Jan P. Hogendijk and Abdelhamid I. Sabra, The Enterprise of Science in Islam: New Perspectives

Islam & Science, Summer, 2004 by Muzaffar Iqbal

The last chapter of the book is by Tzvi Langermann who teaches Arabic at Bar Ilan University. Langermann's title, which deliberately seeks to establish connections with an earlier work by A. I. Sabra, (23) has a meaningful question mark: "Another Andalusian Revolt?
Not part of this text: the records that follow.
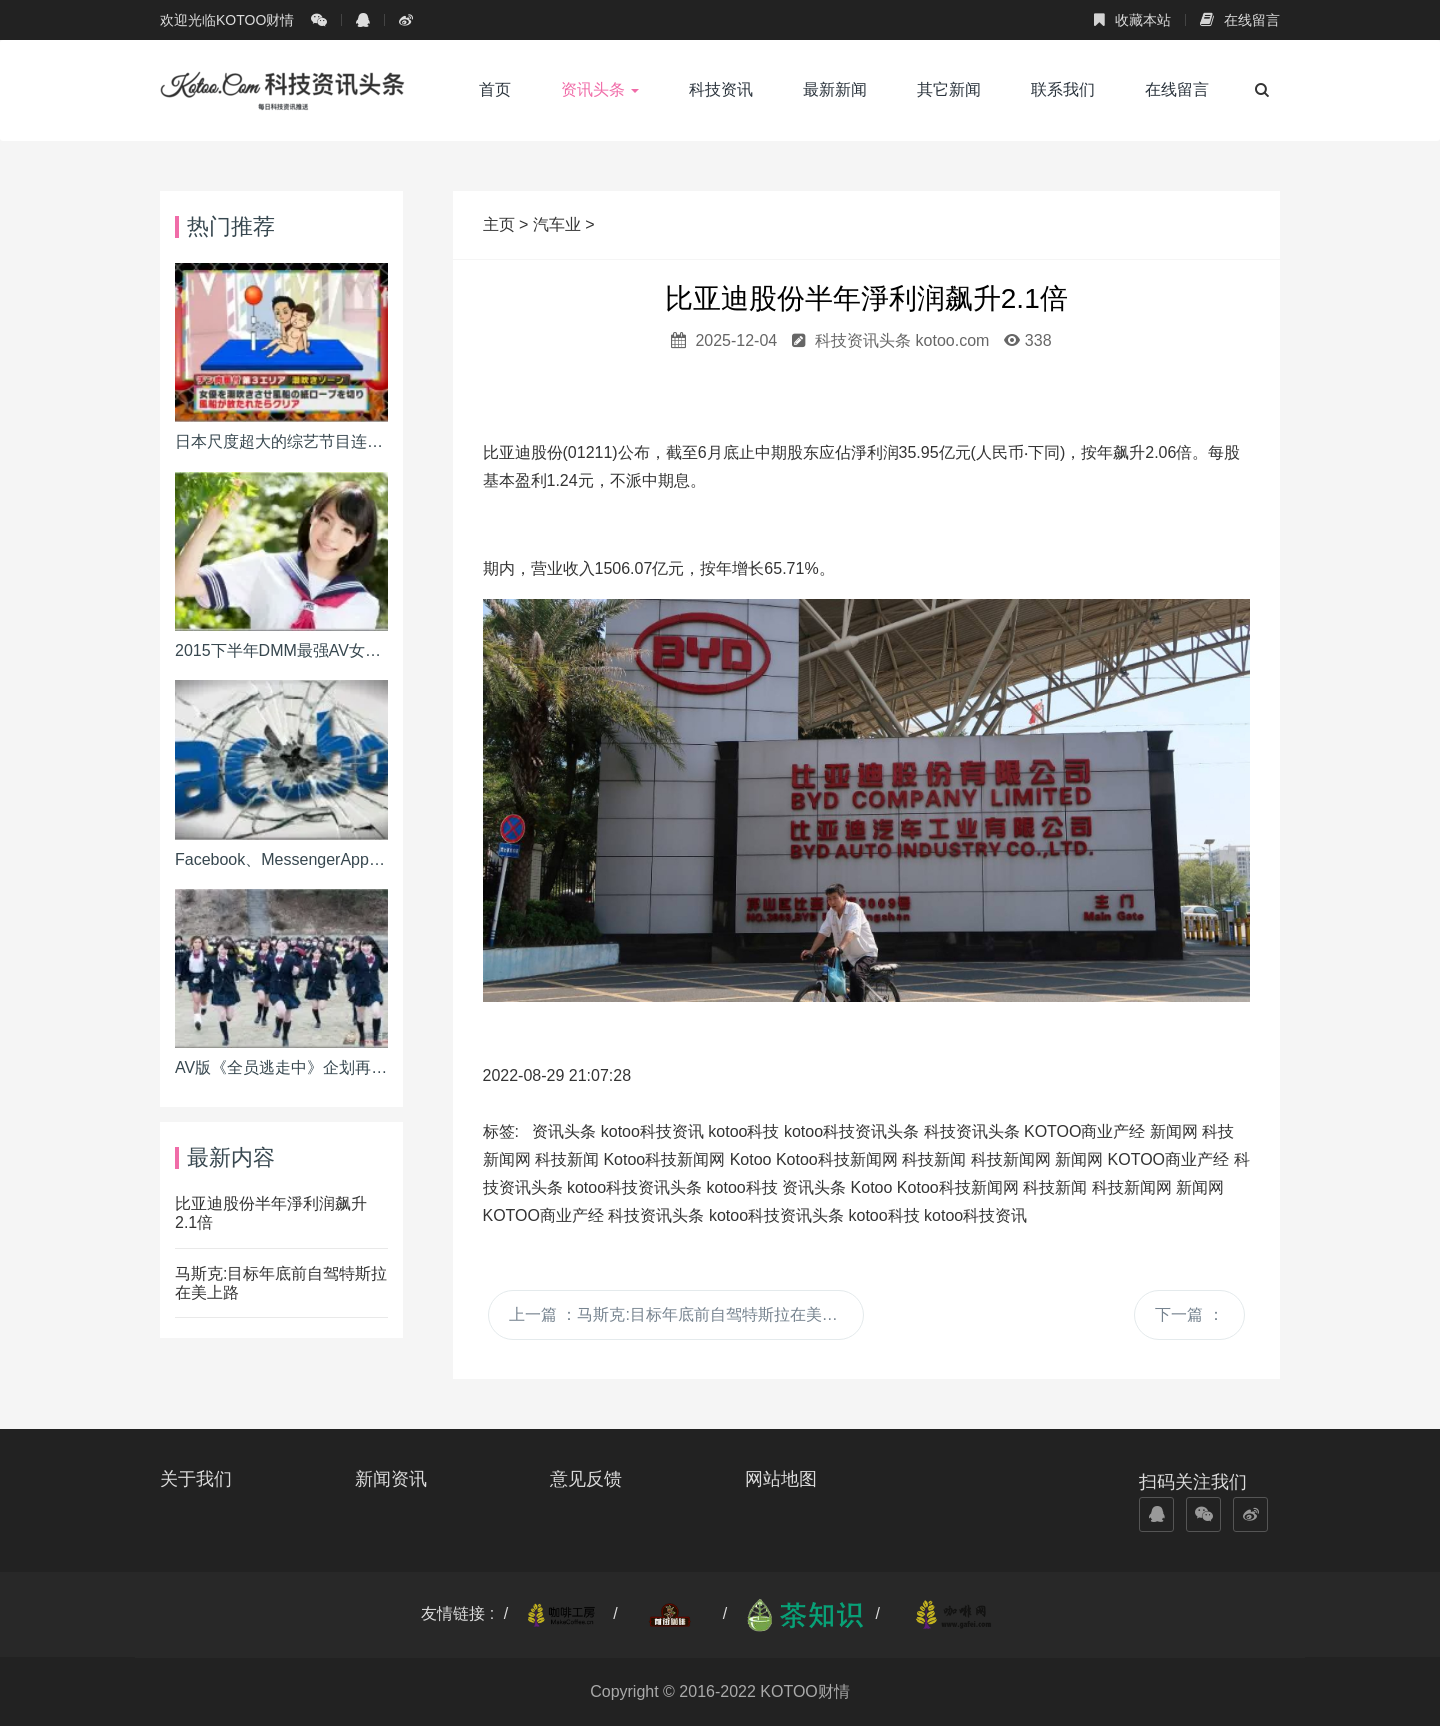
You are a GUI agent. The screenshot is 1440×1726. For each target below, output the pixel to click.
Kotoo (751, 1159)
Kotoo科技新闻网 (664, 1159)
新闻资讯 (391, 1479)
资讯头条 (600, 89)
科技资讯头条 (972, 1131)
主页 (501, 224)
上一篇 (681, 1314)
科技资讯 (721, 89)
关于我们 (196, 1479)
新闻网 (1174, 1131)
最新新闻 (835, 89)
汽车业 (557, 224)
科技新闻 (567, 1159)
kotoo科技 (743, 1131)
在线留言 (1240, 20)
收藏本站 (1132, 20)
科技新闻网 (1011, 1159)
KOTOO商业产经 (1085, 1131)
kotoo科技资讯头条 (851, 1131)
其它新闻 (949, 89)
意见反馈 (586, 1479)
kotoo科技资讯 (652, 1131)
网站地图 (781, 1479)
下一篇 (1189, 1314)
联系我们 (1063, 89)
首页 (495, 89)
Ibn Rushd's Critique of al-Kindi's Pharmacological Computus". The question mark in the title is indicative of the open-ended attitude of the author toward a significant question which some historians have raised and which he briefly mentions: can certain Andalusian trends in science, medicine, philosophy, Islamic Law, and Arabic grammar be interpreted as manifestations of a general revisionist attitude toward the established authorities in those fields in the Eastern part of the Muslim world? Langermann refrains from committing himself to any conclusive response, but his article provides many new insights to Ibn Rushd's vehement attack on al-Kindi's proposal of a non-Galenic computus for calculating the right quantities of simple drugs in order to produce the desired degree of their compounded elemental qualities: heat, cold, dry, and moist. But the importance of Langermann's article is enhanced by the fact that its wider context deals with the general intellectual trends in the Islamic West and their relationship with the Eastern tradition.

All chapters have their own bibliographies, and a comprehensive index is included at the end of the book. This volume deserves full attention of the scholars in the field, but it is general enough for an average reader interested in the Islamic scientific tradition. If one can imagine a comprehensive history of the enterprise of science in the Islamic civilization--which is still decades away--as a project like the construction of a vast palace, this book provides several useful windows, looking into one of its numerous gardens; one only wishes there were more such works to expedite this monumental task, which will also add significantly to our understanding of Islamic civilization as a whole.

(1.) Goldziher, Ignaz, "Stellung der alten islamischen Orthodoxie zu den antiken Wissenschaften," first published as no. 18 (1915) of Abhandlungen der Koniglisch Preussischen Akademie der Wissenschaften (Philosophische-historische Klasse) (Berlin, 1916), pp. 3-466, translated by M. L. Swartz in his (ed., 1981) Studies on Islam (New York/Oxford: Oxford University Press), pp. 185-215; [hereafter Goldziher (1916)].

(2.) Goldziher (1916), p. 185.

(3.) Ibid, pp. 185-6.

(4.) This apt term was first used by Sabra in his 1987 paper, "The Appropriation and Subsequent Naturalization of Greek Science in Medieval Islam: A Preliminary Statement", History of Science, 25, London: Science History Publications Ltd. 1987, pp. 223-43, reprinted in A. I. Sabra, Optics, Astronomy and Logic: Studies in Arabic Science and Philosophy (Aldershot: Variorum, 1994); the reprint retains the original pagination.

(5.) Ibid, p. 229.

(6.) See, for example, the 1993 book by sociologist Toby E. Huff, The Rise of Early Modern Science (Cambridge: Cambridge University Press, 1993) which is permeated with "Goldziherism". Huff is by no means the only contemporary scholar who relies on this approach to "prove" that the Islamic scientific tradition existed and survived not because of Islam but in spite of it. Similar formulations exist in numerous histories of science. As an example, see, David C. Lindberg, The Beginnings of Western Science (Chicago: The University of Chicago Press, 1992).